◆ **How to complete this task**:
No pictures, nothing altered: return the data below.

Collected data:
= = = = = = =
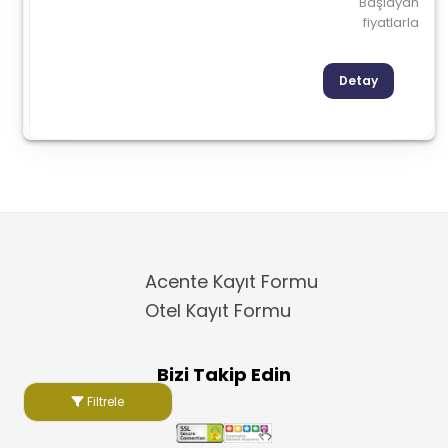
Başlayan
fiyatlarla
Detay
Acente Kayıt Formu
Otel Kayıt Formu
Bizi Takip Edin
Filtrele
= = = = = = =
◆ **Task solution**:
Başlayan
fiyatlarla
Detay
Acente Kayıt Formu
Otel Kayıt Formu
Bizi Takip Edin
Filtrele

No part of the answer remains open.